FLASHBACK: August 1939

AUGUST 1939
The 1939 New Zealand Rugby League side in the UK included a man who would play Test cricket in England 10 years later.
The 1939/40 Kiwi and Wallaby rugby union tours of the UK were both aborted, essentially before they started, because of the outbreak of World War II.
The Wallabies did not get to play a game in the UK, having to settle for a hastily arranged match against a British Army XV in Bombay, India.
The Kiwis, captained by Rex King from the Canterbury province, played two club games – against St Helens and Dewsbury – and won both.
The man who would go on to play cricket for New Zealand was Verdun Scott. He made his cricket Test debut against Australia in 1946, when he top scored with 14, as the Kiwis collapsed to be all out for 26. Three years later he toured England with the NZ cricket side.
The 1939-40 rugby league tour was the Kiwis’ first since 1926-27. That tour was made at the time of industrial depression in the north of England.
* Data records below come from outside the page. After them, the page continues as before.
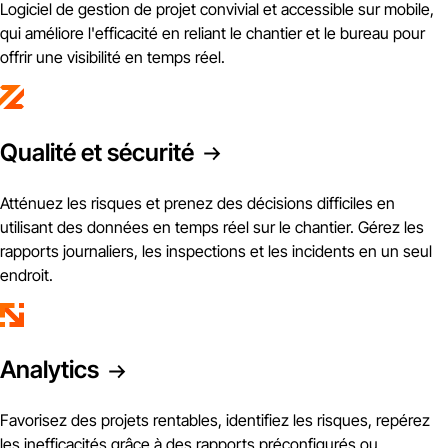
Logiciel de gestion de projet convivial et accessible sur mobile,
qui améliore l'efficacité en reliant le chantier et le bureau pour
offrir une visibilité en temps réel.
Qualité et sécurité
Atténuez les risques et prenez des décisions difficiles en
utilisant des données en temps réel sur le chantier. Gérez les
rapports journaliers, les inspections et les incidents en un seul
endroit.
Analytics
Favorisez des projets rentables, identifiez les risques, repérez
les inefficacités grâce à des rapports préconfigurés ou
The tour party was not a happy one, and at one stage, seven of the players refused to play and the program had to be continued with the remaining 19 players. The recalcitrant seven were later suspended by the NZRFL.
Fortunately the tours in the decades after World War II, were much happier, and took in France.
The 1939-40 Wallabies landed at Southampton docks after a long sea voyage, at almost the moment a state of war was declared between England and Germany. The tourists were recruited to lend a hand sand bagging their hotel at Torquay, in the south west.
A member of that touring party was Bill McLean, who would later become licensee of the Clarence Corner Hotel in Brisbane. I met Bill at Ian ‘Ripper’ Doyle’s South Brisbane pub, the Coronation, in the 1980s. ‘Ripper’ toured Britain and France with the 1956-57 rugby league Kangaroos, from the Toowoomba All Whites club.
The Yorkshire (Rugby) League (War Emergency) competition started on September 30, 1939 and provided a welcome relief for an anxious public. The Home Office restricted the Headingley crowds to a maximum of 8,000, as a precautionary measure, in case of air attack.
Photo 1: Ces Mountford (Wigan) shakes hands with his brother, Ken before a 1947 tour match against the Kiwis. The other New Zealander is Charlie McBride
Photo 2: Kiwi five eighth, George Menzies is tackled during the First Test of the 1955 tour, at Station Road, Swinton.